Compound interest, the eighth wonder

Compound interest is interest earned on your interest — the force behind long-term wealth. This guide explains how it works, the maths, and how to make it work hardest for you.

The basics

Simple vs compound interest

Simple interest is earned only on your original amount. Compound interest is earned on your original amount plus all the interest already added — so each period's interest is bigger than the last. Over a few years the difference is modest; over decades it's enormous. This is why compounding is often called the eighth wonder of the world, and why starting early beats saving more later.

Future value = P × (1 + r)n + regular contributions compounded
The levers

Rate, time and frequency

Three things drive the result. The rate of return: even 1% extra a year compounds into a large gap over decades. Time: the single most powerful lever, because the steepest growth happens at the end. And compounding frequency: interest added monthly grows slightly faster than annually, as it starts compounding sooner. Regular contributions supercharge all three by constantly adding new money to compound.

Quick maths

The Rule of 72

To estimate how long an investment takes to double, divide 72 by the annual return. At 6% a year, money doubles in about 12 years (72 ÷ 6); at 8%, in 9 years. It's a handy mental shortcut for grasping the power — and the cost of a lower rate or higher fees, which extend the doubling time.

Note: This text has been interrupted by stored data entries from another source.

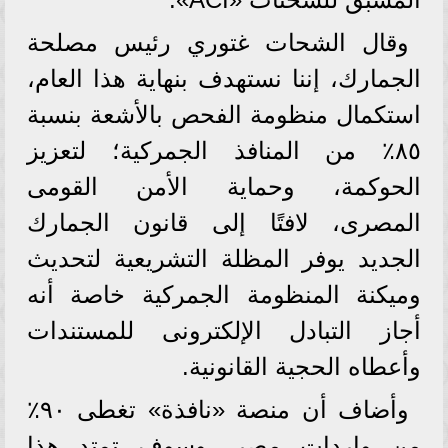
وقال الشحات غتوري رئيس مصلحة
الجمارك، إننا نستهدف بنهاية هذا العام،
استكمال منظومة الفحص بالأشعة بنسبة
٨٥٪ من المنافذ الجمركية؛ لتعزيز
الحوكمة، وحماية الأمن القومى
المصرى، لافتًا إلى قانون الجمارك
الجديد يوفر المظلة التشريعية لتحديث
وميكنة المنظومة الجمركية خاصة أنه
أجاز التبادل الإلكترونى للمستندات
وأعطاه الحجية القانونية.
وأضاف أن منصة «نافذة» تغطى ٩٠٪
من واردات مصر، وسوف تمتد هذا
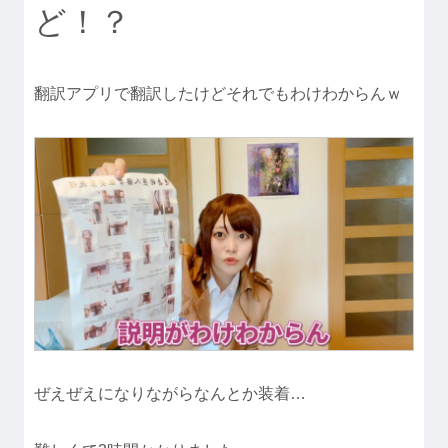
ど！？
翻訳アプリで翻訳したけどそれでもわけわからんｗ
ぜえぜえになりながらなんとか装着…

Fees and inflation compound too

A 1% annual fee compounds against you exactly like returns compound for you — over decades it can cost a large slice of the pot. And inflation erodes real value, so compare returns to inflation, not just to zero.
Apply it

Where compounding works for you

Compounding powers ISAs, pensions, savings accounts and investment funds. To harness it: start as early as possible, reinvest all interest and dividends, contribute regularly, keep charges low, and leave it alone — withdrawing early breaks the compounding chain. Tax wrappers like ISAs and pensions let the growth compound without tax dragging on it each year.

Avoid these

Common mistakes

  • Waiting to start. The biggest growth happens in the final years, so delaying loses the most valuable compounding time.
  • Not reinvesting. Spending the interest or dividends stops them compounding. Reinvest to keep the snowball rolling.
  • Ignoring fees. High charges compound against you. A low-cost fund can be worth tens of thousands over time.
  • Comparing to zero, not inflation. A 2% return when inflation is 3% loses real value. Aim to beat inflation.